Of course, I have to bring up the fact that Sampson already ignored recruiting rules, and he apparently lied to the NCAA. If he landed another coaching job before the five years were up, what would really prevent him from breaking the rules again?
The best part about all of this is Sampson’s official reaction, a statement which said he was “deeply disappointed” by the NCAA ruling and “things that happened on my watch and therefore I will take responsibility.”
Uh...yeah, okay. You made phone calls to recruits. That’s a far cry from "happened on my watch" and it’s even farther from "take full responsibility."
Taking full responsibility means admitting that you, Kelvin Sampson, repeatedly called players when you weren’t supposed to, even though you knew the rules. It means admitting that you not only knew the rules, but you did it because you thought it would help you land those players. It means admitting that you cheated, you knew you were cheating, you did it anyway, and you shouldn’t have. That’s taking "full responsibility."

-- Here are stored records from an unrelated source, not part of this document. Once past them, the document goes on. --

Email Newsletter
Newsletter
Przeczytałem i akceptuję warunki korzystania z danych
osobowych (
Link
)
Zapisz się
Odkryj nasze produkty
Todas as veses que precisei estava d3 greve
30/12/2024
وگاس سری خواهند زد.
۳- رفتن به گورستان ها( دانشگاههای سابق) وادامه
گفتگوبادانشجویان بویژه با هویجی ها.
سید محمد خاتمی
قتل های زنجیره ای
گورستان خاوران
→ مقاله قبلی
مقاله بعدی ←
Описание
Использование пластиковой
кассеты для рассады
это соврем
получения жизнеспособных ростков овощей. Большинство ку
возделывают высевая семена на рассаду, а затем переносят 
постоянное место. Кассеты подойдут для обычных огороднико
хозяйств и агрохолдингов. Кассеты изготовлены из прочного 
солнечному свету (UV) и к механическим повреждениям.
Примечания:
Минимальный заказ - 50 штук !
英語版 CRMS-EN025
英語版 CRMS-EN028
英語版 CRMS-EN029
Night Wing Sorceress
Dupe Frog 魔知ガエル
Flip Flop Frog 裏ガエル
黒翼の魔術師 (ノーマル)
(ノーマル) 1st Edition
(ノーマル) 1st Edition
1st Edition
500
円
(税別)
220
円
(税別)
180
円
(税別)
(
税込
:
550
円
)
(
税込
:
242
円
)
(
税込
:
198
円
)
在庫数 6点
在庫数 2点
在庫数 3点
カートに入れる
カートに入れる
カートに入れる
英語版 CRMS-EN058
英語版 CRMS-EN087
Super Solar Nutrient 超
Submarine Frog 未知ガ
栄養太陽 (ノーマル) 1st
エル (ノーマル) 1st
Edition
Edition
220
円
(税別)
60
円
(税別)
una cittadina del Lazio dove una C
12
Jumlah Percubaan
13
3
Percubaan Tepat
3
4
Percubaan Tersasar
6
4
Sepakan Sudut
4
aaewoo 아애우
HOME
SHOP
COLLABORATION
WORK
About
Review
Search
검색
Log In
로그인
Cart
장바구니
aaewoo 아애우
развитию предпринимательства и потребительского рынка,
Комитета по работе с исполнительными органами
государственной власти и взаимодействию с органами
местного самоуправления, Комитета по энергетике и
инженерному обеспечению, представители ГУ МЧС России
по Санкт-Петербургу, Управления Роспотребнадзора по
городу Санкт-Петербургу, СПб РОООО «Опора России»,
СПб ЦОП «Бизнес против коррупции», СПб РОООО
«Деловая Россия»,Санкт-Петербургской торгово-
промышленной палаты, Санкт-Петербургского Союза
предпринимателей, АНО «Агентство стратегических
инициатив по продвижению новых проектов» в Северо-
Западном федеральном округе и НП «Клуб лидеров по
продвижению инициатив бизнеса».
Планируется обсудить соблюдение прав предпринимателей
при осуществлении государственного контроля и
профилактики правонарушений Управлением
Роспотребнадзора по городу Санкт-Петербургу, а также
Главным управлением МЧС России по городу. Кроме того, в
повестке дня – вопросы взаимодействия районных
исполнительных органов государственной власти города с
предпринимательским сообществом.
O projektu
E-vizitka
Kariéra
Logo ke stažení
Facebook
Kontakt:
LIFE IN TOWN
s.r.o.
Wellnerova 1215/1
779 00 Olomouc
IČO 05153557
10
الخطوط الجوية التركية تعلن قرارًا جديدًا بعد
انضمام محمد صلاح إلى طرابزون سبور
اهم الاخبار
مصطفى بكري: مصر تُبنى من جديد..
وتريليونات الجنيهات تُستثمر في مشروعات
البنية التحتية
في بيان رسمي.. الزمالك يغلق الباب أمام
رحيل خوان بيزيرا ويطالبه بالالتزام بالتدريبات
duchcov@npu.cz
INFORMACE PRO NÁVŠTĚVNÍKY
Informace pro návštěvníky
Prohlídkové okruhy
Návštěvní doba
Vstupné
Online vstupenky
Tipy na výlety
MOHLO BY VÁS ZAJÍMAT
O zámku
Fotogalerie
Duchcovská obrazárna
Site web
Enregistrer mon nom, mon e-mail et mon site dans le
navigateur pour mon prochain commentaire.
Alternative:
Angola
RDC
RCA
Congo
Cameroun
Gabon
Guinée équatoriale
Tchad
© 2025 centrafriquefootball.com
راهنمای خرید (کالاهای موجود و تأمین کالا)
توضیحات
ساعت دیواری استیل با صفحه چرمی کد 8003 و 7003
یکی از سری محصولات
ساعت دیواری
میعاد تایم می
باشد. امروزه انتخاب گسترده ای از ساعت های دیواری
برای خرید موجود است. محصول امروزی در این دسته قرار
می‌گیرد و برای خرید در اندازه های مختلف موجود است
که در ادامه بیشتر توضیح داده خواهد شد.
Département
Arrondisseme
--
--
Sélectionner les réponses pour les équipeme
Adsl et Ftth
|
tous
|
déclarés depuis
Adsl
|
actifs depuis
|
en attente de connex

All Sampson is doing is what has become common in the United States culture: break the rules, break the law, and then, even when caught, admit nothing. Then, go on about your life as though nothing ever happened and wait for people to forget.
Although I honestly don’t know how seriously making extra phone calls really ranks on the "rule breaking" scale, it bothers me more that Sampson can’t even admit to this minor offense.